Apart from the Agile Manifesto, and independent of the selected Agile approach, some important questions remain. What makes a project Agile? Which characteristics are displayed in Agile projects that distinguish them from traditional projects?

Characteristics of Agile

In our view, Agile projects share the following characteristics:

Short iterations

An Agile project is divided into short iterations. During each iteration, a portion of the software is analyzed, designed, developed, tested, accepted, and delivered. The iteration is time-boxed (usually two to four weeks), and we may or may not get a complete product. For this reason, the iterations are repeated several times until the final product is achieved.

Collaborating in teams

People in different roles, like analysts, developers, and testers, don’t work sequentially, but with each other as a multidisciplinary teams fully delivering software, each and every iteration.

Small unit of work

A portion of the software is delivered during each iteration. This therefore requires a small unit of work. The units are often user stories, sometimes screens, and sometimes smart use cases or features. We prefer to use the term work items.

Projects aren’t built entirely at once in Agile. The project is partitioned into short increments (or work items) that can be developed in parallel. The integration comes in later.

Responding to change

Agile projects embrace changes. At the start of each iteration, work items are selected from the list of remaining work items based on their priority at that moment in time. During the project, new work items are simply added to this list and in principle could be realized in the next iteration.

Note that the new work item may not be included, even in the next iteration. This all depends on the priorities and tasks. We’ll discuss the implementation of work items in the next iteration later.

Ongoing planning and measurement

Realizing work items in short iterations makes it possible to continuously measure and plan. That way, there’s still time to respond to scope, method, or team changes.

We may also feel after an iteration or two that the work done is no longer needed and can be simply discarded. Because the iterations are usually short, a lot of work and effort is usually not wasted.

Early and continuous testing

The sooner a project starts testing, the less effort is needed to correct errors. Because iterations deliver work item by work item, testing can start really early in the project.

Early testing reduces the risk of failure of the project later in its lifecycle. What could be riskier than postponing all testing until all development is completed? Many projects following the Waterfall approach failed because of late testing. It was determined too late that the architecture was flawed, or the components couldn’t be integrated.

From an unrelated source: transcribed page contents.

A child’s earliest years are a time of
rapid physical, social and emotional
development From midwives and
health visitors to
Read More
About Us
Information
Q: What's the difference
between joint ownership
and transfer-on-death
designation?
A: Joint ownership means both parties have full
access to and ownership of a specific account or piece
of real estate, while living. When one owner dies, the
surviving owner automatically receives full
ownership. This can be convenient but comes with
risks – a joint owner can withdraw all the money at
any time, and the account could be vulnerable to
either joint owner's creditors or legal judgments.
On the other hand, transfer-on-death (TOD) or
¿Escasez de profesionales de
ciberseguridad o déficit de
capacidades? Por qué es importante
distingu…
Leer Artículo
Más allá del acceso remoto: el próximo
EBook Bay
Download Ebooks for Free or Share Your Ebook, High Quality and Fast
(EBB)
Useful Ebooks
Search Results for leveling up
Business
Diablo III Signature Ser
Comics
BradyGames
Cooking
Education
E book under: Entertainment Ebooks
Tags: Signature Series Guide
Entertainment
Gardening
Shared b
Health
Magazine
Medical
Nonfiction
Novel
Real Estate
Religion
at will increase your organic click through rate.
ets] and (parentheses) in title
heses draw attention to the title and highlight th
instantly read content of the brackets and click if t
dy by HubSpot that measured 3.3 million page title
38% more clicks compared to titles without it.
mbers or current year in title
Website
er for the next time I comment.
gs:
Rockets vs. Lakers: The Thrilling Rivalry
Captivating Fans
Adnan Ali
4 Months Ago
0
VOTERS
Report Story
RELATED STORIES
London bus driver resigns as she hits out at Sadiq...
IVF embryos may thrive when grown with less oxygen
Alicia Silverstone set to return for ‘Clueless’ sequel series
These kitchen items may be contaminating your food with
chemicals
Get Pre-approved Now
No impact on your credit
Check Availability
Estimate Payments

By practicing continued testing in Agile development, we can easily avoid these pitfalls early on.

Early and frequent delivery

During each iteration, all activities that are necessary for the work items to be delivered are performed. The realized work items are immediately delivered, sometimes even deployed into production. That way, all infrastructural hurdles are also cleared at an early stage.

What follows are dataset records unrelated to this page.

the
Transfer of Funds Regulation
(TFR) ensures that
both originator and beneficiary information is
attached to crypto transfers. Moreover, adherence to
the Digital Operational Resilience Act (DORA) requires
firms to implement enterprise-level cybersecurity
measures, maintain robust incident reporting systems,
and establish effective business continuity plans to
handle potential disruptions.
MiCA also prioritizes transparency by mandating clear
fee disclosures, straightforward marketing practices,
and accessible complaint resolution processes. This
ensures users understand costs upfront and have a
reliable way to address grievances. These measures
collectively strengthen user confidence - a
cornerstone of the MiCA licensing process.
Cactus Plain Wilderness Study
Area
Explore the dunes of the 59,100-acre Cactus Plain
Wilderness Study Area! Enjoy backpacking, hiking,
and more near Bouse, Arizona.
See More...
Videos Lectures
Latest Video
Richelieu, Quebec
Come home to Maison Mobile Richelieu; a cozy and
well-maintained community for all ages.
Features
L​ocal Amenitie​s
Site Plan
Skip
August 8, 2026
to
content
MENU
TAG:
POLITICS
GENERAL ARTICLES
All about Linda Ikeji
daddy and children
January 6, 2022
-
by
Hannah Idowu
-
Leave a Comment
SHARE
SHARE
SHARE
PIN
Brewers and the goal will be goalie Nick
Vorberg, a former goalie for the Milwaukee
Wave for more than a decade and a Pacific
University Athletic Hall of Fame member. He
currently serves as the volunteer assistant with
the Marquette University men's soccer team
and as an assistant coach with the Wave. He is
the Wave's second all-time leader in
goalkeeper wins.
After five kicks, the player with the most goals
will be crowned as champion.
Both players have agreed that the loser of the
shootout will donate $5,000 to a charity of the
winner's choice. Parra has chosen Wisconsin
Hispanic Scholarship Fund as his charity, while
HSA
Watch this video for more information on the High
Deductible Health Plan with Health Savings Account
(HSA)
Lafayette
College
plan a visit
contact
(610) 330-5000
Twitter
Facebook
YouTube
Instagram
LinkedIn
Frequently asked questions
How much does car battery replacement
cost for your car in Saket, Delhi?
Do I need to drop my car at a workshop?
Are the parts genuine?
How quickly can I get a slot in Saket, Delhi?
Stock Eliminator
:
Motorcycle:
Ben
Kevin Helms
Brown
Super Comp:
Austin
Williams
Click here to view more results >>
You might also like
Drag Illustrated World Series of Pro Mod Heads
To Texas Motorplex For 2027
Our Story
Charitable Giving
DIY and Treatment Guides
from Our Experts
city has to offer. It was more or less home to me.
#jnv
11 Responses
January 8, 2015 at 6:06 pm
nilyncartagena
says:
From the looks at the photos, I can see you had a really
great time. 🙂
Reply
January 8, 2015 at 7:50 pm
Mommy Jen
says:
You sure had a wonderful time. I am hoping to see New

Because of early delivery, the client can see something tangible early. They can see if what they had in mind is actually what they need. In the traditional Waterfall process model, because a working product is delivered very late, it may happen that the end product isn’t what the client actually wanted, resulting in a project failure.

Simplified communication

Although it’s not mandatory, Agile projects use the simplest possible communication tools. Think of sticky notes with work items on the wall, or a simple spreadsheet with a list of all work items, for example.

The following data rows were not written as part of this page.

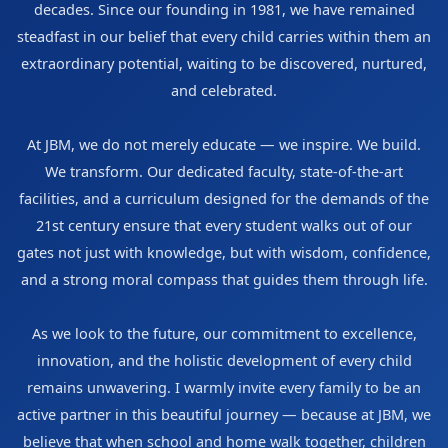
decades. Since our founding in 1981, we have remained
steadfast in our belief that every child carries within them an
extraordinary potential, waiting to be discovered, nurtured,
and celebrated.
At JBM, we do not merely educate — we inspire. We build.
We transform. Our dedicated faculty, state-of-the-art
facilities, and a curriculum designed for the demands of the
21st century ensure that every student walks out of our
gates not just with knowledge, but with wisdom, confidence,
and a strong moral compass that guides them through life.
As we look to the future, our commitment to excellence,
innovation, and the holistic development of every child
remains unwavering. I warmly invite every family to be an
active partner in this beautiful journey — because at JBM, we
believe that when school and home walk together, children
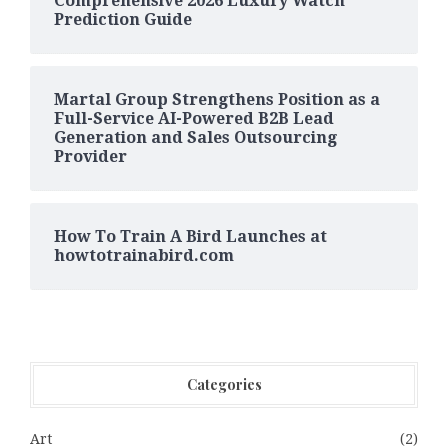
Comprehensive 2026 Luxury Watch
Prediction Guide
Martal Group Strengthens Position as a
Full-Service AI-Powered B2B Lead
Generation and Sales Outsourcing
Provider
How To Train A Bird Launches at
howtotrainabird.com
Categories
Art
(2)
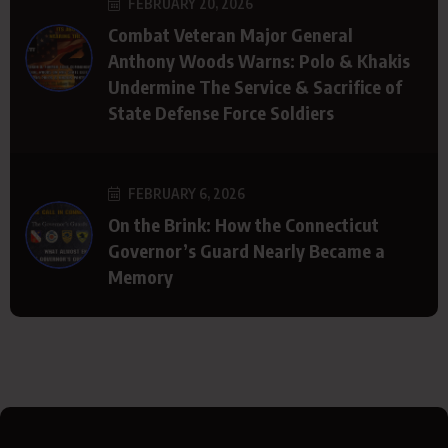
FEBRUARY 20, 2026
Combat Veteran Major General
Anthony Woods Warns: Polo & Khakis
Undermine The Service & Sacrifice of
State Defense Force Soldiers
FEBRUARY 6, 2026
On the Brink: How the Connecticut
Governor’s Guard Nearly Became a
Memory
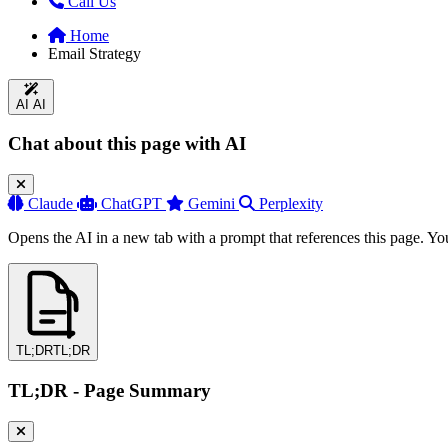
Call Us
Home
Email Strategy
AI
AI
Chat about this page with AI
Claude
ChatGPT
Gemini
Perplexity
Opens the AI in a new tab with a prompt that references this page. Yo
TL;DR
TL;DR
TL;DR - Page Summary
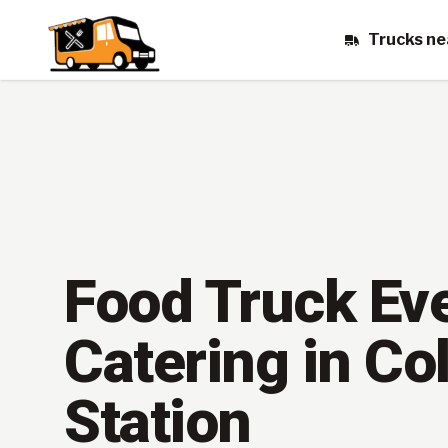
Trucks ne
Food Truck Ev
Catering in Co
Station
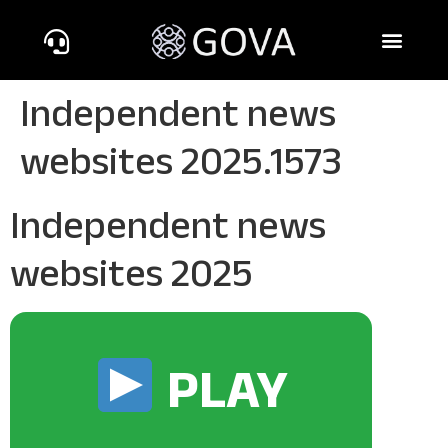
Independent news
websites 2025.1573
Independent news
websites 2025
PLAY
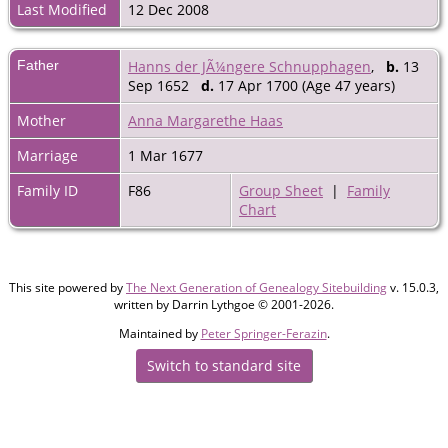
Last Modified
12 Dec 2008
Father
Hanns der JÃ¼ngere Schnupphagen
,
b.
13
Sep 1652
d.
17 Apr 1700 (Age 47 years)
Mother
Anna Margarethe Haas
Marriage
1 Mar 1677
Family ID
F86
Group Sheet
|
Family
Chart
This site powered by
The Next Generation of Genealogy Sitebuilding
v. 15.0.3,
written by Darrin Lythgoe © 2001-2026.
Maintained by
Peter Springer-Ferazin
.
Switch to standard site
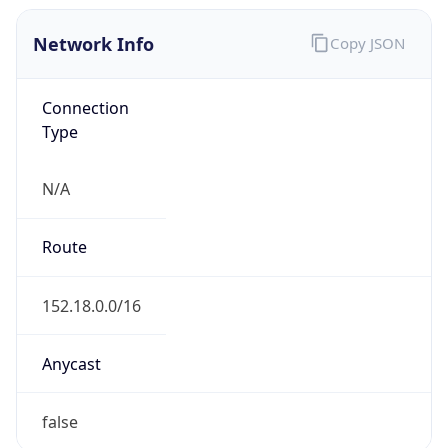
Network Info
Copy JSON
Connection
Type
N/A
Route
152.18.0.0/16
Anycast
false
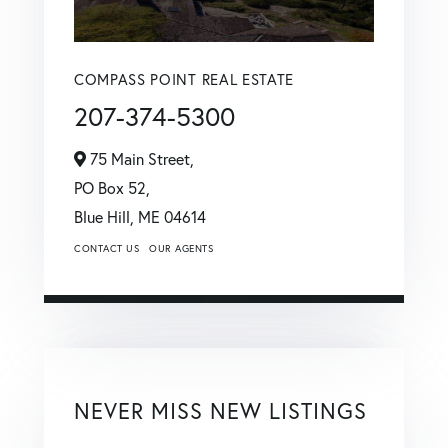
COMPASS POINT REAL ESTATE
207-374-5300
75 Main Street,
PO Box 52,
Blue Hill,
ME
04614
CONTACT US
OUR AGENTS
NEVER MISS NEW LISTINGS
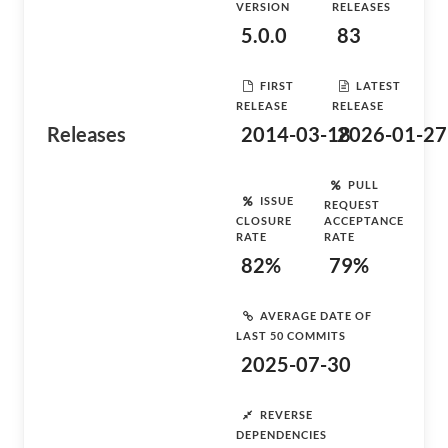
VERSION
RELEASES
5.0.0
83
FIRST
LATEST
RELEASE
RELEASE
Releases
2014-03-18
2026-01-27
PULL
ISSUE
REQUEST
CLOSURE
ACCEPTANCE
RATE
RATE
82%
79%
AVERAGE DATE OF
LAST 50 COMMITS
2025-07-30
REVERSE
DEPENDENCIES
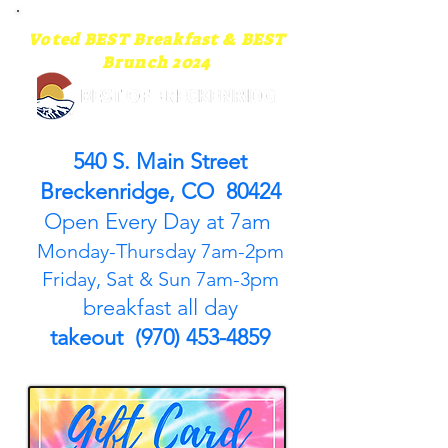
Voted BEST Breakfast & BEST
Brunch 2024
540 S. Main Street
Breckenridge, CO 80424
Open Every Day at 7am
Monday-Thursday 7am-2pm
Friday, Sat & Sun 7am-3pm
breakfast all day
takeout (970) 453-4859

Good communication is vital to project success. If communication isn’t clear to all team members, it can lead to a disastrous product, wasting everyone’s time and effort.

Co-location

Co-location argues that it’s best for teams to work in one location, preferably along with the customer and the users of the software. This makes communication quick and easy and is an asset to any project. Unfortunately, co-location isn’t always possible. For example, teams can be geographically distributed.

In conclusion these are the characteristics that make a project agile in our opinion. That’s not to say that we consider projects that don’t meet all these characteristics to be wrong, or even non-agile. It’s immaterial whether a project is truly agile, or only partially so. What’s important is that each project is performed optimally. Sometimes that’s very agile, sometimes a little less so.